(Beginning of Available data)

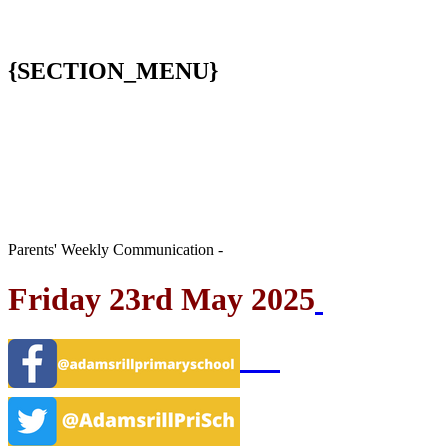
{SECTION_MENU}
Parents' Weekly Communication -
Friday 23rd May 2025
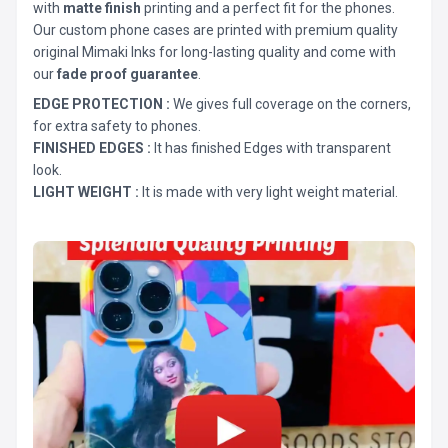
with
matte finish
printing and a perfect fit for the phones.
Our custom phone cases are printed with premium quality
original Mimaki Inks for long-lasting quality and come with
our
fade proof guarantee
.
EDGE PROTECTION :
We gives full coverage on the corners,
for extra safety to phones.
FINISHED EDGES :
It has finished Edges with transparent
look.
LIGHT WEIGHT :
It is made with very light weight material.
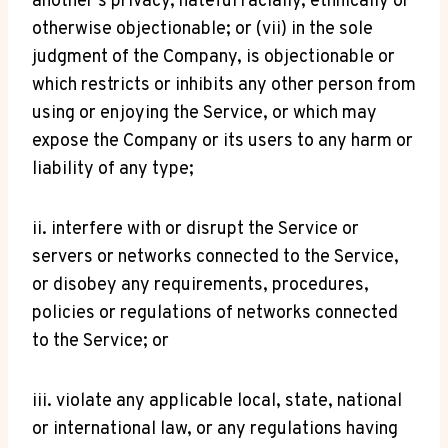
another’s privacy, hateful racially, ethnically or
otherwise objectionable; or (vii) in the sole
judgment of the Company, is objectionable or
which restricts or inhibits any other person from
using or enjoying the Service, or which may
expose the Company or its users to any harm or
liability of any type;
ii. interfere with or disrupt the Service or
servers or networks connected to the Service,
or disobey any requirements, procedures,
policies or regulations of networks connected
to the Service; or
iii. violate any applicable local, state, national
or international law, or any regulations having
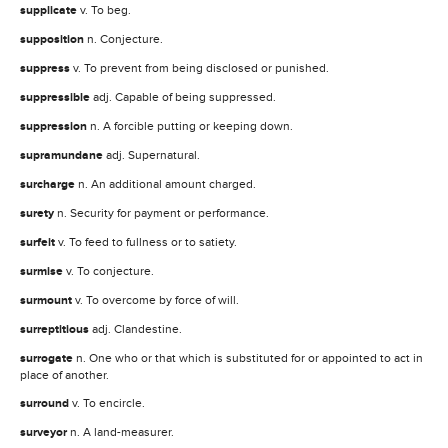
supplicate
v. To beg.
supposition
n. Conjecture.
suppress
v. To prevent from being disclosed or punished.
suppressible
adj. Capable of being suppressed.
suppression
n. A forcible putting or keeping down.
supramundane
adj. Supernatural.
surcharge
n. An additional amount charged.
surety
n. Security for payment or performance.
surfeit
v. To feed to fullness or to satiety.
surmise
v. To conjecture.
surmount
v. To overcome by force of will.
surreptitious
adj. Clandestine.
surrogate
n. One who or that which is substituted for or appointed to act in
place of another.
surround
v. To encircle.
surveyor
n. A land-measurer.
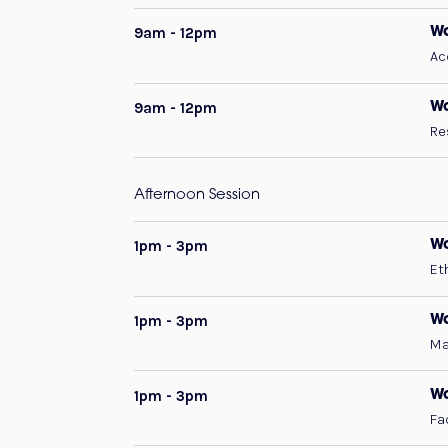
9am - 12pm
Wo
Ac
9am - 12pm
Wo
Re
Afternoon Session
1pm - 3pm
W
Et
1pm - 3pm
Wo
Ma
1pm - 3pm
Wo
Fa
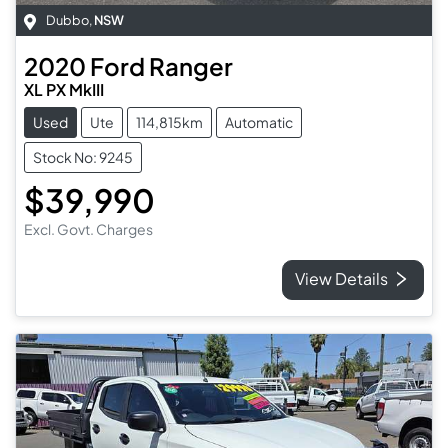
Dubbo
,
NSW
2020
Ford
Ranger
XL PX MkIII
Used
Ute
114,815km
Automatic
Stock No: 9245
$39,990
Excl. Govt. Charges
View Details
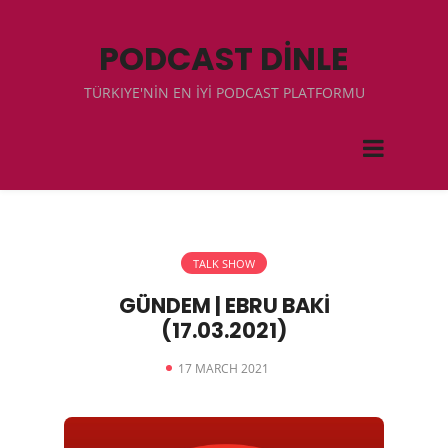
PODCAST DİNLE
TÜRKIYE'NİN EN İYİ PODCAST PLATFORMU
TALK SHOW
GÜNDEM | EBRU BAKİ
(17.03.2021)
17 MARCH 2021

(End of Available data)

- [What you need to do]
Give every record back exactly as it reads, with no images.

- [Exercise result]
{SECTION_MENU}
Parents' Weekly Communication -
Friday 23rd May 2025
with
matte finish
printing and a perfect fit for the phones.
Our custom phone cases are printed with premium quality
original Mimaki Inks for long-lasting quality and come with
our
fade proof guarantee
.
EDGE PROTECTION :
We gives full coverage on the corners,
for extra safety to phones.
FINISHED EDGES :
It has finished Edges with transparent
look.
LIGHT WEIGHT :
It is made with very light weight material.
another’s privacy, hateful racially, ethnically or
otherwise objectionable; or (vii) in the sole
judgment of the Company, is objectionable or
which restricts or inhibits any other person from
using or enjoying the Service, or which may
expose the Company or its users to any harm or
liability of any type;
ii. interfere with or disrupt the Service or
servers or networks connected to the Service,
or disobey any requirements, procedures,
policies or regulations of networks connected
to the Service; or
iii. violate any applicable local, state, national
or international law, or any regulations having
supplicate
v. To beg.
supposition
n. Conjecture.
suppress
v. To prevent from being disclosed or punished.
suppressible
adj. Capable of being suppressed.
suppression
n. A forcible putting or keeping down.
supramundane
adj. Supernatural.
surcharge
n. An additional amount charged.
surety
n. Security for payment or performance.
surfeit
v. To feed to fullness or to satiety.
surmise
v. To conjecture.
surmount
v. To overcome by force of will.
surreptitious
adj. Clandestine.
surrogate
n. One who or that which is substituted for or appointed to act in
place of another.
surround
v. To encircle.
surveyor
n. A land-measurer.
9am - 12pm
Wo
Ac
9am - 12pm
Wo
Re
Afternoon Session
1pm - 3pm
W
Et
1pm - 3pm
Wo
Ma
1pm - 3pm
Wo
Fa
Dubbo
,
NSW
2020
Ford
Ranger
XL PX MkIII
Used
Ute
114,815km
Automatic
Stock No: 9245
$39,990
Excl. Govt. Charges
View Details
PODCAST DİNLE
TÜRKIYE'NİN EN İYİ PODCAST PLATFORMU
TALK SHOW
GÜNDEM | EBRU BAKİ
(17.03.2021)
17 MARCH 2021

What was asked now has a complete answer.